Divide using synthetic division $$ ( x^{4}-4x^{2}+x+4 ) \div ( x+2 ) $$
Answer
The synthetic division table is:
$$ \begin{array}{c|rrrrr}-2&1&0&-4&1&4\\& & -2& 4& 0& \color{black}{-2} \\ \hline &\color{blue}{1}&\color{blue}{-2}&\color{blue}{0}&\color{blue}{1}&\color{orangered}{2} \end{array} $$The solution is:
$$ \frac{ x^{4}-4x^{2}+x+4 }{ x+2 } = \color{blue}{x^{3}-2x^{2}+1} ~+~ \frac{ \color{red}{ 2 } }{ x+2 } $$Explanation
Step 1 : Write down the coefficients of the dividend into division table.

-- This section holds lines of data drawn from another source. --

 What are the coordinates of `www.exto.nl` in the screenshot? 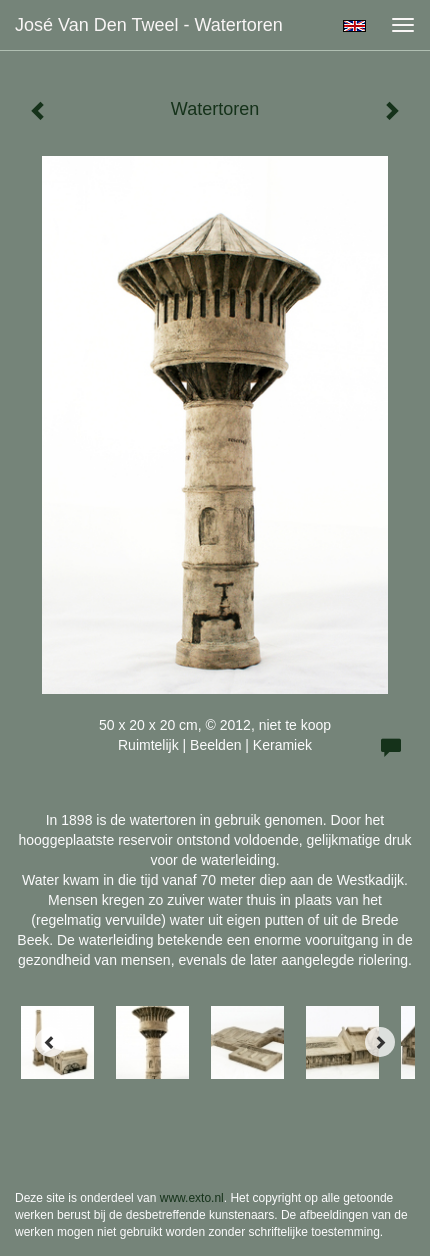 It's located at (192, 1198).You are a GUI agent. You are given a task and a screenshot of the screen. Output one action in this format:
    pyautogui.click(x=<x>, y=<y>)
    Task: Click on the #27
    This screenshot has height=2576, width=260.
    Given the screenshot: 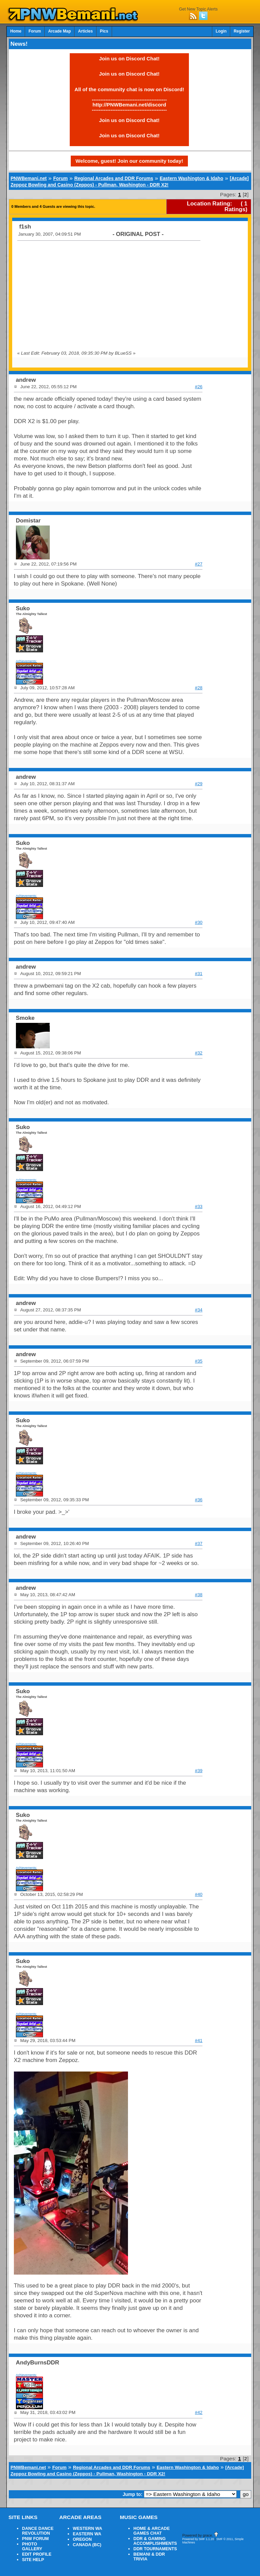 What is the action you would take?
    pyautogui.click(x=198, y=564)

Put the zero from $ x + 2 = 0 $ ( $ x = \color{blue}{ -2 } $ ) at the left.
$$ \begin{array}{c|rrrrr}\color{blue}{-2}&1&0&-4&1&4\\& & & & & \\ \hline &&&&& \end{array} $$Step 1 : Bring down the leading coefficient to the bottom row.
$$ \begin{array}{c|rrrrr}-2&\color{orangered}{ 1 }&0&-4&1&4\\& & & & & \\ \hline &\color{orangered}{1}&&&& \end{array} $$Step 2 : Multiply by the number on the left, and carry the result into the next column: $ \color{blue}{ -2 } \cdot \color{blue}{ 1 } = \color{blue}{ -2 } $.
$$ \begin{array}{c|rrrrr}\color{blue}{-2}&1&0&-4&1&4\\& & \color{blue}{-2} & & & \\ \hline &\color{blue}{1}&&&& \end{array} $$Step 3 : Add down last column: $ \color{orangered}{ 0 } + \color{orangered}{ \left( -2 \right) } = \color{orangered}{ -2 } $
$$ \begin{array}{c|rrrrr}-2&1&\color{orangered}{ 0 }&-4&1&4\\& & \color{orangered}{-2} & & & \\ \hline &1&\color{orangered}{-2}&&& \end{array} $$Step 4 : Multiply by the number on the left, and carry the result into the next column: $ \color{blue}{ -2 } \cdot \color{blue}{ \left( -2 \right) } = \color{blue}{ 4 } $.
$$ \begin{array}{c|rrrrr}\color{blue}{-2}&1&0&-4&1&4\\& & -2& \color{blue}{4} & & \\ \hline &1&\color{blue}{-2}&&& \end{array} $$Step 5 : Add down last column: $ \color{orangered}{ -4 } + \color{orangered}{ 4 } = \color{orangered}{ 0 } $
$$ \begin{array}{c|rrrrr}-2&1&0&\color{orangered}{ -4 }&1&4\\& & -2& \color{orangered}{4} & & \\ \hline &1&-2&\color{orangered}{0}&& \end{array} $$Step 6 : Multiply by the number on the left, and carry the result into the next column: $ \color{blue}{ -2 } \cdot \color{blue}{ 0 } = \color{blue}{ 0 } $.
$$ \begin{array}{c|rrrrr}\color{blue}{-2}&1&0&-4&1&4\\& & -2& 4& \color{blue}{0} & \\ \hline &1&-2&\color{blue}{0}&& \end{array} $$Step 7 : Add down last column: $ \color{orangered}{ 1 } + \color{orangered}{ 0 } = \color{orangered}{ 1 } $
$$ \begin{array}{c|rrrrr}-2&1&0&-4&\color{orangered}{ 1 }&4\\& & -2& 4& \color{orangered}{0} & \\ \hline &1&-2&0&\color{orangered}{1}& \end{array} $$Step 8 : Multiply by the number on the left, and carry the result into the next column: $ \color{blue}{ -2 } \cdot \color{blue}{ 1 } = \color{blue}{ -2 } $.
$$ \begin{array}{c|rrrrr}\color{blue}{-2}&1&0&-4&1&4\\& & -2& 4& 0& \color{blue}{-2} \\ \hline &1&-2&0&\color{blue}{1}& \end{array} $$Step 9 : Add down last column: $ \color{orangered}{ 4 } + \color{orangered}{ \left( -2 \right) } = \color{orangered}{ 2 } $
$$ \begin{array}{c|rrrrr}-2&1&0&-4&1&\color{orangered}{ 4 }\\& & -2& 4& 0& \color{orangered}{-2} \\ \hline &\color{blue}{1}&\color{blue}{-2}&\color{blue}{0}&\color{blue}{1}&\color{orangered}{2} \end{array} $$Bottom line represents the quotient $ \color{blue}{ x^{3}-2x^{2}+1 } $ with a remainder of $ \color{red}{ 2 } $.